▸ Your assignment
Below are several entries. Transcribe exactly those lines that fall from the one with "государств к взаимному" through the one with "Недавно на саммите", end lines included.
BEGIN Record set
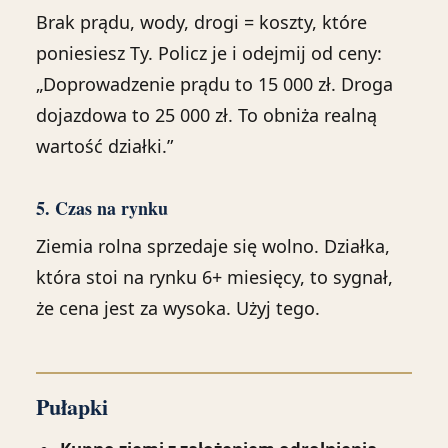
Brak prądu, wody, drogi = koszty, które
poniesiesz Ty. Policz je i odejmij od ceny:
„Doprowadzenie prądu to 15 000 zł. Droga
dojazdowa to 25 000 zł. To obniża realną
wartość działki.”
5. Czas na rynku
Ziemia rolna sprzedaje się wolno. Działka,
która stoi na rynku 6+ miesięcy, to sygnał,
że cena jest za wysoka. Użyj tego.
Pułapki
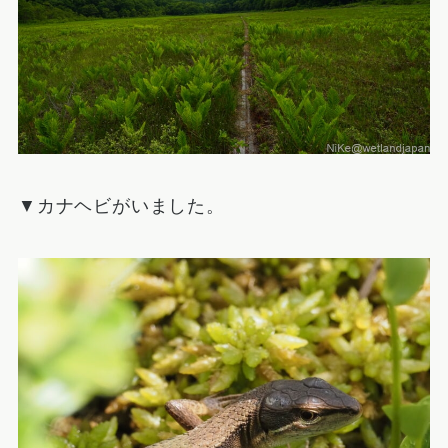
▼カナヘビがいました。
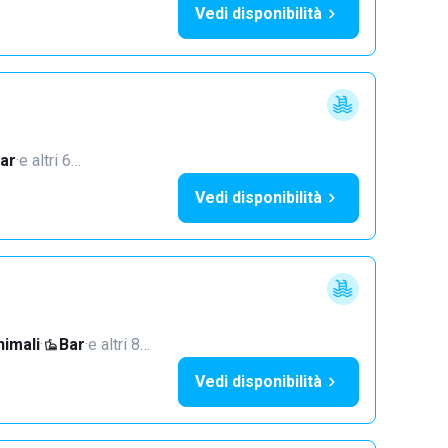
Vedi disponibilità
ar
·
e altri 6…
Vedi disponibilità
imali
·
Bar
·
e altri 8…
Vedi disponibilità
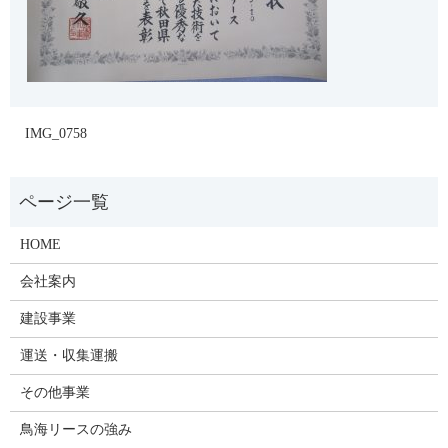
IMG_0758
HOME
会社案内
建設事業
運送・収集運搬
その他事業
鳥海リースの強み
END Record set
BEGIN Record set
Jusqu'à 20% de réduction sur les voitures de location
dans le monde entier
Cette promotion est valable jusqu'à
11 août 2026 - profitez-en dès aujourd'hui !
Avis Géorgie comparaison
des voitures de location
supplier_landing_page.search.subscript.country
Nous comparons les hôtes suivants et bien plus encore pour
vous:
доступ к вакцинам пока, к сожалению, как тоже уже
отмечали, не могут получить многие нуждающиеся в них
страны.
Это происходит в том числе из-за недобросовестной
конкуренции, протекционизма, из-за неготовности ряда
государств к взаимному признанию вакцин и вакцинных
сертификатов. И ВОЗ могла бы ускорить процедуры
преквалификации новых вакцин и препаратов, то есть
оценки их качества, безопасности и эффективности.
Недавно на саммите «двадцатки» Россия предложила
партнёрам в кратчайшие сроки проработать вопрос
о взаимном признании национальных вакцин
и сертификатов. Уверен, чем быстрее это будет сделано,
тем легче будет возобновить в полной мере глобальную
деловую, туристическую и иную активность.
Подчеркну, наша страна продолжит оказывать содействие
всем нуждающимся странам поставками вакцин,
END Record set
BEGIN Record set
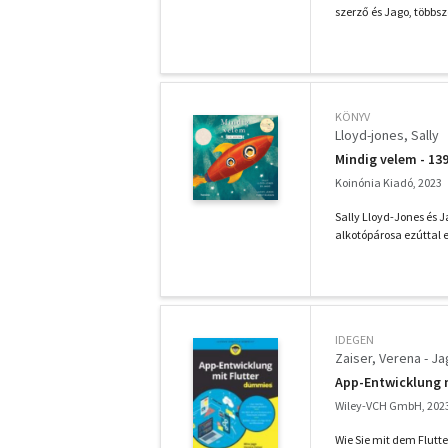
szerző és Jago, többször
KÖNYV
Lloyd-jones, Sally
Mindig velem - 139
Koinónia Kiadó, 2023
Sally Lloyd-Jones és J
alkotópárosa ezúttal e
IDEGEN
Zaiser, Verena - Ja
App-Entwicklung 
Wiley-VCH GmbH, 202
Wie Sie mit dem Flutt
END Record set
▸ Your solution
государств к взаимному признанию вакцин и вакцинных
сертификатов. И ВОЗ могла бы ускорить процедуры
преквалификации новых вакцин и препаратов, то есть
оценки их качества, безопасности и эффективности.
Недавно на саммите «двадцатки» Россия предложила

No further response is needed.